DeepSeek's new AI model paves way for its next-gen architecture
What's the story
Chinese artificial intelligence (AI) developer DeepSeek has launched its latest model, the DeepSeek-V3.2-Exp. The company describes this "experimental release" as more efficient in training and better at processing long sequences of text than its predecessors. The Hangzhou-based firm announced the new model on the Hugging Face developer forum, calling it an "intermediate step toward our next-generation architecture."
Future plans
Next-gen architecture to be major milestone
DeepSeek's next-generation architecture is expected to be a major milestone for the company, following the success of its previous models, V3 and R1. The firm believes that this new architecture will be its most significant product launch since those earlier versions made waves in Silicon Valley and shocked tech investors outside China.
Innovation
New model comes with 'DeepSeek Sparse Attention'
The V3.2-Exp model comes with a feature called DeepSeek Sparse Attention.

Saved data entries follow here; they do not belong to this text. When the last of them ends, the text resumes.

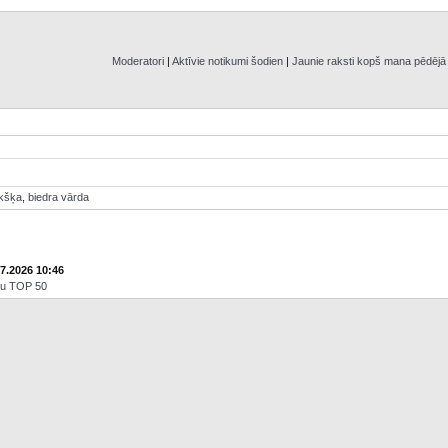
Moderatori
|
Aktīvie notikumi šodien
|
Jaunie raksti kopš mana pēdēj
ikšķa
,
biedra vārda
07.2026 10:46
āju TOP 50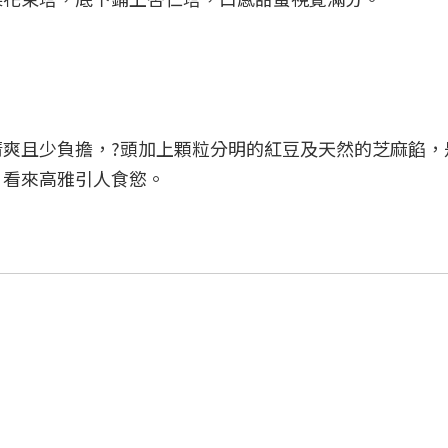
爽且少負擔，?頭加上顆粒分明的紅豆及天然的芝麻餡，
，看來高雅引人食慾。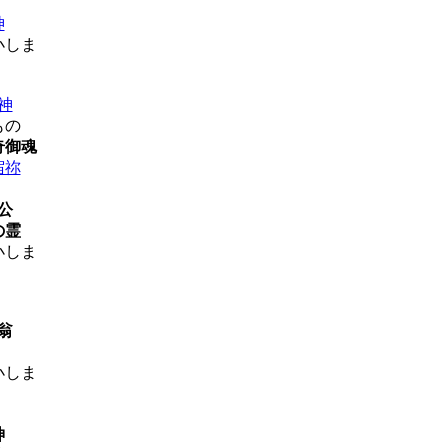
神
神
もの
奇御魂
宿祢
公
の霊
翁
神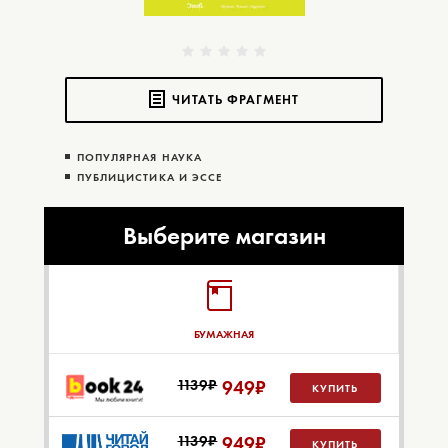
ЧИТАТЬ ФРАГМЕНТ
ПОПУЛЯРНАЯ НАУКА
ПУБЛИЦИСТИКА И ЭССЕ
Выберите магазин
БУМАЖНАЯ
1139₽
949
₽
КУПИТЬ
1139₽
949
₽
КУПИТЬ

The company claims that this innovative mechanism can reduce computing costs and improve certain aspects of model performance. As part of this new development, DeepSeek has announced that it is slashing API prices by "50%+". The company revealed this in a recent post on X.
Market impact
Next-gen model could threaten rivals
While DeepSeek's next-generation architecture may not shake up the market like its predecessors did in January, it could still pose a major threat to domestic competitors such as Alibaba's Qwen and US-based companies such as OpenAI. This is if the new model can show high capability at a fraction of what these rivals charge and spend on model training.